=== Begin Enclosure ===

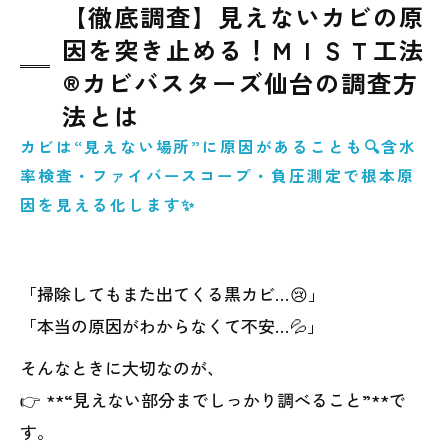
【徹底調査】見えないカビの原
因を突き止める！ＭＩＳＴ工法
®カビバスターズ仙台の調査方
法とは
カビは“見えない場所”に原因があることも🔍含水
率検査・ファイバースコープ・負圧測定で根本原
因を見える化します✨
「掃除してもまた出てくる黒カビ…😢」
「本当の原因がわからなくて不安…💦」
そんなときに大切なのが、
👉 **“見えない部分までしっかり調べること”**で
す。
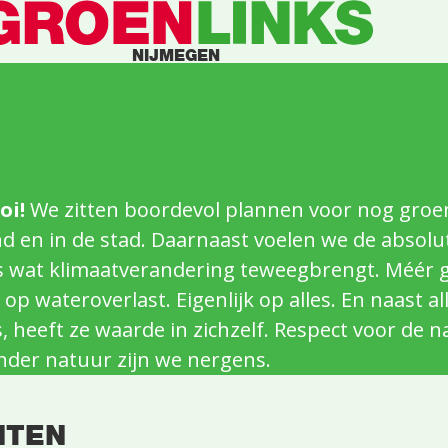
NIJMEGEN
oi!
We zitten boordevol plannen voor nog groen
nd en in de stad. Daarnaast voelen we de absol
les wat klimaatverandering teweegbrengt. Méér g
op wateroverlast. Eigenlijk op alles. En naast al
 heeft ze waarde in zichzelf. Respect voor de n
nder natuur zijn we nergens.
NTEN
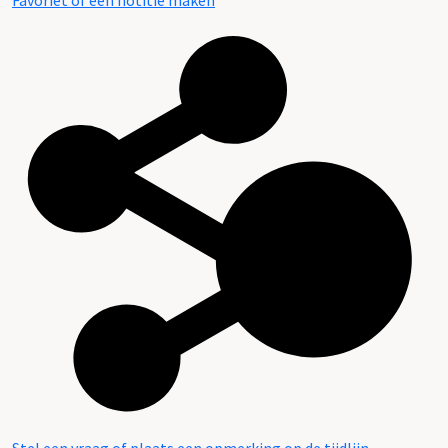
Favoriet of een notitie maken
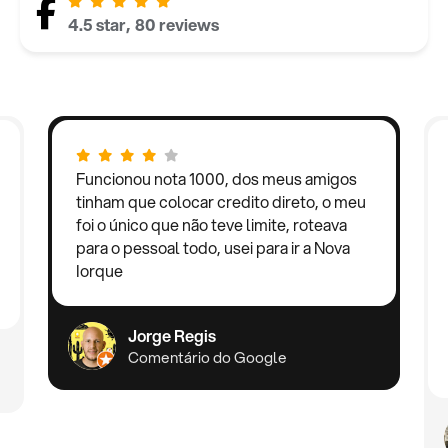
4.5 star, 80 reviews
Funcionou nota 1000, dos meus amigos
tinham que colocar credito direto, o meu
foi o único que não teve limite, roteava
para o pessoal todo, usei para ir a Nova
Iorque
Jorge Regis
Comentário do Google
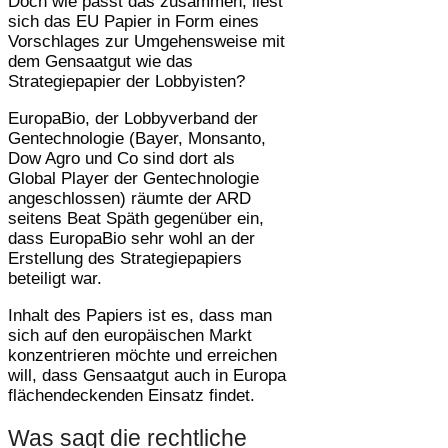
Doch wie passt das zusammen, liest
sich das EU Papier in Form eines
Vorschlages zur Umgehensweise mit
dem Gensaatgut wie das
Strategiepapier der Lobbyisten?
EuropaBio, der Lobbyverband der
Gentechnologie (Bayer, Monsanto,
Dow Agro und Co sind dort als
Global Player der Gentechnologie
angeschlossen) räumte der ARD
seitens Beat Späth gegenüber ein,
dass EuropaBio sehr wohl an der
Erstellung des Strategiepapiers
beteiligt war.
Inhalt des Papiers ist es, dass man
sich auf den europäischen Markt
konzentrieren möchte und erreichen
will, dass Gensaatgut auch in Europa
flächendeckenden Einsatz findet.
Was sagt die rechtliche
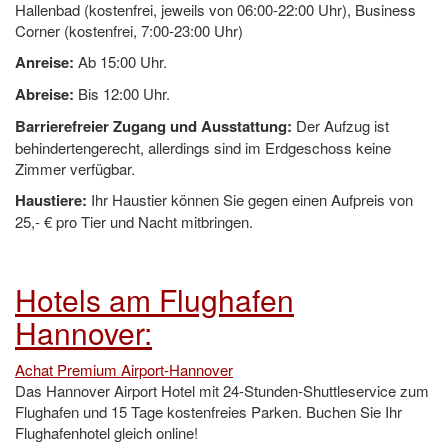
Hallenbad (kostenfrei, jeweils von 06:00-22:00 Uhr), Business
Corner (kostenfrei, 7:00-23:00 Uhr)
Anreise:
Ab 15:00 Uhr.
Abreise:
Bis 12:00 Uhr.
Barrierefreier Zugang und Ausstattung:
Der Aufzug ist
behindertengerecht, allerdings sind im Erdgeschoss keine
Zimmer verfügbar.
Haustiere:
Ihr Haustier können Sie gegen einen Aufpreis von
25,- € pro Tier und Nacht mitbringen.
Hotels am Flughafen
Hannover:
Achat Premium Airport-Hannover
Das Hannover Airport Hotel mit 24-Stunden-Shuttleservice zum
Flughafen und 15 Tage kostenfreies Parken. Buchen Sie Ihr
Flughafenhotel gleich online!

=== End Enclosure ===

Exercise details –
Set down every entry word for word, but omit the pictures.

Task result –
【徹底調査】見えないカビの原
因を突き止める！ＭＩＳＴ工法
®カビバスターズ仙台の調査方
法とは
カビは“見えない場所”に原因があることも🔍含水
率検査・ファイバースコープ・負圧測定で根本原
因を見える化します✨
「掃除してもまた出てくる黒カビ…😢」
「本当の原因がわからなくて不安…💦」
そんなときに大切なのが、
👉 **“見えない部分までしっかり調べること”**で
す。
NIJMEGEN
oi!
We zitten boordevol plannen voor nog groen
nd en in de stad. Daarnaast voelen we de absol
les wat klimaatverandering teweegbrengt. Méér g
op wateroverlast. Eigenlijk op alles. En naast al
 heeft ze waarde in zichzelf. Respect voor de n
nder natuur zijn we nergens.
NTEN
Favoriet of een notitie maken
4.5 star, 80 reviews
Funcionou nota 1000, dos meus amigos
tinham que colocar credito direto, o meu
foi o único que não teve limite, roteava
para o pessoal todo, usei para ir a Nova
Iorque
Jorge Regis
Comentário do Google
Doch wie passt das zusammen, liest
sich das EU Papier in Form eines
Vorschlages zur Umgehensweise mit
dem Gensaatgut wie das
Strategiepapier der Lobbyisten?
EuropaBio, der Lobbyverband der
Gentechnologie (Bayer, Monsanto,
Dow Agro und Co sind dort als
Global Player der Gentechnologie
angeschlossen) räumte der ARD
seitens Beat Späth gegenüber ein,
dass EuropaBio sehr wohl an der
Erstellung des Strategiepapiers
beteiligt war.
Inhalt des Papiers ist es, dass man
sich auf den europäischen Markt
konzentrieren möchte und erreichen
will, dass Gensaatgut auch in Europa
flächendeckenden Einsatz findet.
Was sagt die rechtliche
Hallenbad (kostenfrei, jeweils von 06:00-22:00 Uhr), Business
Corner (kostenfrei, 7:00-23:00 Uhr)
Anreise:
Ab 15:00 Uhr.
Abreise:
Bis 12:00 Uhr.
Barrierefreier Zugang und Ausstattung:
Der Aufzug ist
behindertengerecht, allerdings sind im Erdgeschoss keine
Zimmer verfügbar.
Haustiere:
Ihr Haustier können Sie gegen einen Aufpreis von
25,- € pro Tier und Nacht mitbringen.
Hotels am Flughafen
Hannover:
Achat Premium Airport-Hannover
Das Hannover Airport Hotel mit 24-Stunden-Shuttleservice zum
Flughafen und 15 Tage kostenfreies Parken. Buchen Sie Ihr
Flughafenhotel gleich online!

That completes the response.